Sally’s sudden departure from his life was something he never really got over. For 10 years they had been a constant. She had once described them as fucking cousins. It was true, their relationship was more than friends and lovers. No matter what was said, they just came back together like magnets, drawn by some invisible force that was bigger than them. The energy in their life was kink, and by this I mean kinky sex of all descriptions. It started when they were 16 after a school trip to large library. Someone had found the photographic section that was filled with raw naked images bound in beautiful sexy covers. One booked was BDSM based and Sally looked visibly turned on. They had fucked quite a lot since her birthday and he knew the look. The book was stolen and became a manual for what was to become 6 beautiful years of sex only Roman Gods could dream of.

It was now 25 minutes past. He checked he had his phone, train ticket and wallet. He was ready to go. The pint glass sitting from of him had an inch of warm beer left in it which gave him justification to stay put. He stared at the rings on the table that his drink has left and tried to think when Sally actually left. It had been about a year before she walked away without any explanation that he noticed a change. She had started to take more of a dominant role with the people they played with, and he knew she had new friends that were like that. With him, she was always submissive, but with others she was a force to be reckoned with. Her clothes changed to; gone were thin flowery skirts that showed her nipples and clung to her bum. In came baggy jeans and t-shirts, her attention to personal apprearance no longer held value. She bought a motorbike too, a noisy and smelly old thing that she to learnt to service and would take off days at a times with less and less notice. She was slowly drifting away and he hadn’t seen it.

It was half past. He knew that by drinking the last of his glass signified his departure. Scanning the room he hoped for one last chance she would arrive.

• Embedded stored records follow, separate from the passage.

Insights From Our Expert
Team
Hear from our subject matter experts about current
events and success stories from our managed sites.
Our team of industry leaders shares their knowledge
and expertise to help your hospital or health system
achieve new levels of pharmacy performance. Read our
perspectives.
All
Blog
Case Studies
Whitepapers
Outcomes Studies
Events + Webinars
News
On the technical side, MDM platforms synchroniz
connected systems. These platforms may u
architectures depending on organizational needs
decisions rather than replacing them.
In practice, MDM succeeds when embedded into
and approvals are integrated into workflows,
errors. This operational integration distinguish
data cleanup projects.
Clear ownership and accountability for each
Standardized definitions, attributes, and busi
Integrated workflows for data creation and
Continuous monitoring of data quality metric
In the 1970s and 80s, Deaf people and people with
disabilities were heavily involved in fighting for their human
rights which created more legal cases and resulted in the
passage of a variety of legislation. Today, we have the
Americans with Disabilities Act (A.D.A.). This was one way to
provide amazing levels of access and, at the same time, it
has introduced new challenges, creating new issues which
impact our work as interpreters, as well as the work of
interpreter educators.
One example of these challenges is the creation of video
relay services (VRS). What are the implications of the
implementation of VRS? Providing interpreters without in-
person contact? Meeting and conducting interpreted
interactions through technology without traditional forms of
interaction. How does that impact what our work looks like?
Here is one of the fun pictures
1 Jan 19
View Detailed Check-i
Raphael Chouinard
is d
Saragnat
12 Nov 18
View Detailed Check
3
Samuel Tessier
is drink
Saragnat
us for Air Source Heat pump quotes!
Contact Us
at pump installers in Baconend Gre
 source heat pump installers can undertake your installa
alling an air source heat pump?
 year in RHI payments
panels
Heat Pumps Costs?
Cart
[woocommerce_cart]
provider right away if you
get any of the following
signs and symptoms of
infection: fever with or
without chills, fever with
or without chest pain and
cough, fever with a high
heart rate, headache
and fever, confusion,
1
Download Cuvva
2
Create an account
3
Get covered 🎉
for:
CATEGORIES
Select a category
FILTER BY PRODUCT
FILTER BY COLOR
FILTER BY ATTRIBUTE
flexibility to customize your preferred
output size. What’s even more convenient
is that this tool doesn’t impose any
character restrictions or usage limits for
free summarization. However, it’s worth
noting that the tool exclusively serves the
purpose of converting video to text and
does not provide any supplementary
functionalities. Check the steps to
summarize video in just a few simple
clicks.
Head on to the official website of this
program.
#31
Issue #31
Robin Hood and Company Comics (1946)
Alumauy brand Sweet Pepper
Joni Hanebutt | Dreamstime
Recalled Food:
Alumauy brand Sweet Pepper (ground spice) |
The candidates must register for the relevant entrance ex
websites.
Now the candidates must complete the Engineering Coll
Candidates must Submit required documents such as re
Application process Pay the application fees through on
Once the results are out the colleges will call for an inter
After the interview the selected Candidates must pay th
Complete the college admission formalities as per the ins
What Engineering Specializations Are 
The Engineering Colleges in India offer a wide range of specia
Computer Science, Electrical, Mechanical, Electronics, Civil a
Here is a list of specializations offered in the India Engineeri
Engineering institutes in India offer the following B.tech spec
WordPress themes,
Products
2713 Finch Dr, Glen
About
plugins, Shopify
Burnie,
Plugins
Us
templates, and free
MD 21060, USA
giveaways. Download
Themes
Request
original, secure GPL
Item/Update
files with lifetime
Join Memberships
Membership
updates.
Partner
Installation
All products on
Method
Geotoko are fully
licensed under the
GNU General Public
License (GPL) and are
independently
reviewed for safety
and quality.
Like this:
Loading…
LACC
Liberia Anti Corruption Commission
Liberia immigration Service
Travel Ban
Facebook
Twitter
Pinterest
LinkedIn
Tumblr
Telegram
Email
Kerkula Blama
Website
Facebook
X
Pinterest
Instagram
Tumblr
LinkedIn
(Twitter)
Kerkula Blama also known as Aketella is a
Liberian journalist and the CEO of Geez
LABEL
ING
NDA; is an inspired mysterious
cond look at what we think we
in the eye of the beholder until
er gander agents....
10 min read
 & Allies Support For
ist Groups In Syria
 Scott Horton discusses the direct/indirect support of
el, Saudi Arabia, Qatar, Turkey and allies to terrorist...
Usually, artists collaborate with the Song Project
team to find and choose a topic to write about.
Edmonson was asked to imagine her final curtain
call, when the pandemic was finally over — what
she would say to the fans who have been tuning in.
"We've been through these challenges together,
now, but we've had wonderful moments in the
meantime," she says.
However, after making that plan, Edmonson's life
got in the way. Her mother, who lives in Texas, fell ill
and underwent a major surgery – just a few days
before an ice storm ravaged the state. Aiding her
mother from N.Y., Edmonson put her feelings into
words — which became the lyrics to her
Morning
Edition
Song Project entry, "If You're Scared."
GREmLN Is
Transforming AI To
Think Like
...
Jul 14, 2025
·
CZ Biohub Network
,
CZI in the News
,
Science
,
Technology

The guy at the bar was still there, but the rest of the people had left to make way for others. There was no Sally. He pushed the glass away, rejecting the dregs and gathered up his coat. He felt lost and angry for being in this strange town, he just wanted to be home. Picking up the near empty glass he returned it to the bar counter.

“Cheers mate!” Said the barman with a smile.

He nodded and turned to face the door, leaving his moisture rings on the table, a dent where he sat and a pub he hoped he would never see again behind him. The guy at the bar continued to look at his bottle of beer and half raised a hand in acknowledgement of his departure.

Sitting on the train he thought back to the last time he spoke to her, but couldn’t remember, it was over 20 years ago now. The envelope on his mat contained a spare key to his flat and a beer label for when they went on holiday to Greece years before. No words, just a key and a label. He supposed he never stopped being angry, except the anger didn’t keep him awake any longer. After a year of looking for her, he gave up. ‘You can’t find someone who doesn’t want to be found’ a policeman had told him, and he supposed he was right.

He was surprised to find the train guard was standing over him when he looked up.

“Penny for you thoughts, or just your ticket would be fine.” He jokingly said.

Putting his hand in his pocket he pulled out wallet and took the ticket from it. The guard punched it with his clipper machine.

“Thanks very much Sir,” he offered. “You dropped something on the floor there I think,” he said, jerking his nose in the general direction, and walked off.

Looking down he saw what he thought was a folded wet bank note. His picked it up and slowly unpicked it. Held in his hand, like a fragile butterfly’s wing was a soggy beer bottle label with the word ”Sorry’ written in pen. He closed his eyes and saw what he had thought was a guy at the bar again. Yes it had been her and looking way beyong her years, just watching, making sure he was okay.

“And I love you too Sally.” He whispered to himself dropping the label on to the floor.